Page-level text extractions
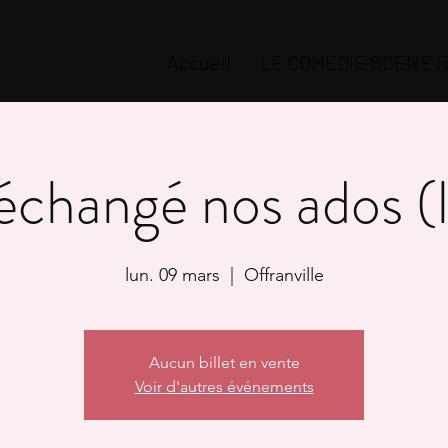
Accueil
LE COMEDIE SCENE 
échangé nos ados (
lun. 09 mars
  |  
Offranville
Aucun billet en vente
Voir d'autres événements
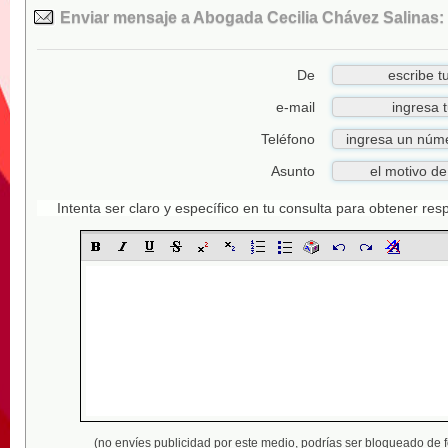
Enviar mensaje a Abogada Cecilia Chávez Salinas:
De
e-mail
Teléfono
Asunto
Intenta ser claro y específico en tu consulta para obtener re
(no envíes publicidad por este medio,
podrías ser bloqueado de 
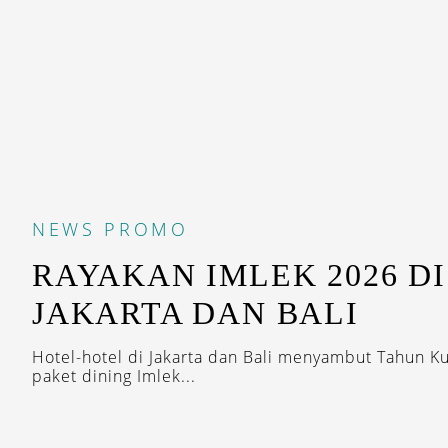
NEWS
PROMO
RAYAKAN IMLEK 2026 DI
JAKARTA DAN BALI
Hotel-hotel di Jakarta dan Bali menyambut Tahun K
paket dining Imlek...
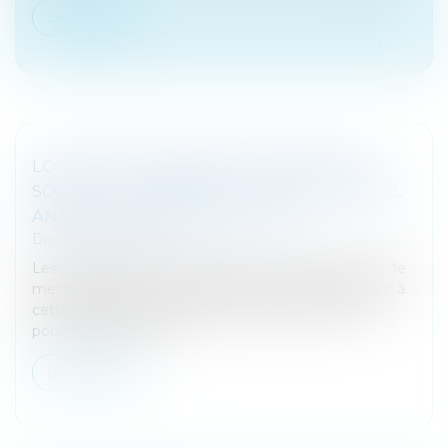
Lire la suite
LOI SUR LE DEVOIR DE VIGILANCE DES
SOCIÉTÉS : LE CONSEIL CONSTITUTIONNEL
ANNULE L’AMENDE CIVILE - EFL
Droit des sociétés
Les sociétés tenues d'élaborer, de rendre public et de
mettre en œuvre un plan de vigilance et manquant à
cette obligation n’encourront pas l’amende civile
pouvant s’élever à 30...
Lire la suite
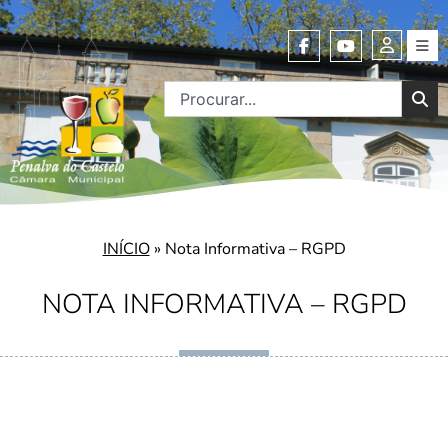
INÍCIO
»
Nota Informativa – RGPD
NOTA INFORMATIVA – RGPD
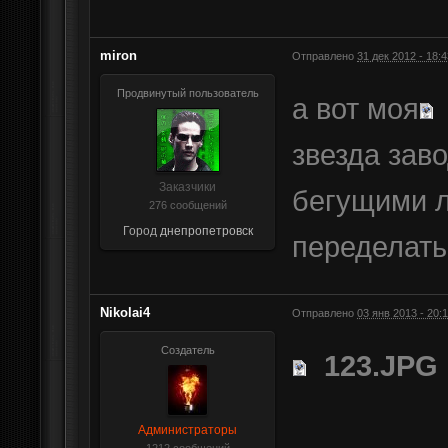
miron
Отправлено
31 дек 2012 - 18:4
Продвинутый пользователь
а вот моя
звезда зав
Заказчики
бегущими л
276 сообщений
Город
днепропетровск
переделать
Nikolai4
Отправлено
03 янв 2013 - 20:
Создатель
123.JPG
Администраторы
...
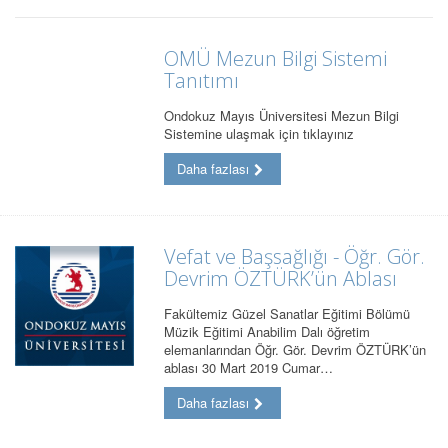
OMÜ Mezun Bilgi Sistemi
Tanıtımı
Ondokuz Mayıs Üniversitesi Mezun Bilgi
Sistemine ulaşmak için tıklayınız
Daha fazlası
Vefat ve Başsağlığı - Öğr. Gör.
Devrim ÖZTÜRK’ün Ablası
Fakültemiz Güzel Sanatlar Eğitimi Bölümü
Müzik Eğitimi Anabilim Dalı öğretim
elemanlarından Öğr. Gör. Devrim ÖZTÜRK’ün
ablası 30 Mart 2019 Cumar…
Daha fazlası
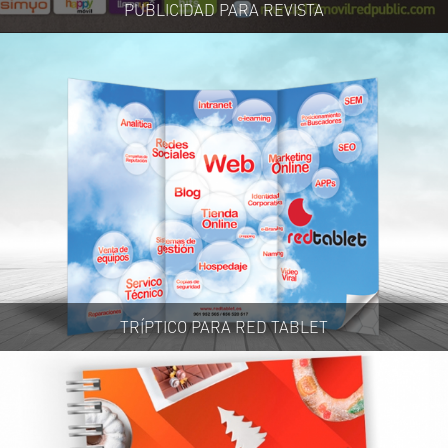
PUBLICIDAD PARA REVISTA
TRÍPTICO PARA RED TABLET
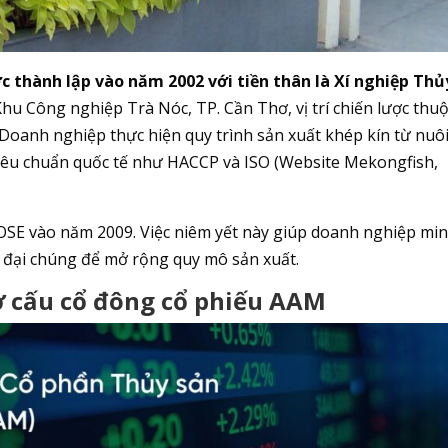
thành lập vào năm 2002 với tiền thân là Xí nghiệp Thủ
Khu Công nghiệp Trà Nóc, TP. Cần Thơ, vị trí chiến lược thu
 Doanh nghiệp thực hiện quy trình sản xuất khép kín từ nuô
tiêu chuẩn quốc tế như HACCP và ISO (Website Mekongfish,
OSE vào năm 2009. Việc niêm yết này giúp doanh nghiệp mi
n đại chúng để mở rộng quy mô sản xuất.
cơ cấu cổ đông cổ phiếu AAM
...
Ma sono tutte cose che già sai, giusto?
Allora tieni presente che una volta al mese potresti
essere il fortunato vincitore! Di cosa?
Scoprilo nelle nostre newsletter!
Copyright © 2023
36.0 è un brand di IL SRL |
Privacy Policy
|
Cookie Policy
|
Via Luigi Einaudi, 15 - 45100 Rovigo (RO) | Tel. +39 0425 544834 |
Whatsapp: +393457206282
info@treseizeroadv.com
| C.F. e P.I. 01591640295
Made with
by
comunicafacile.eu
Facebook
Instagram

» **The task**:
Determine the number of lines in the entries that contain the word "Eğitimi". Give that number and nothing more.

» **Task result**:
2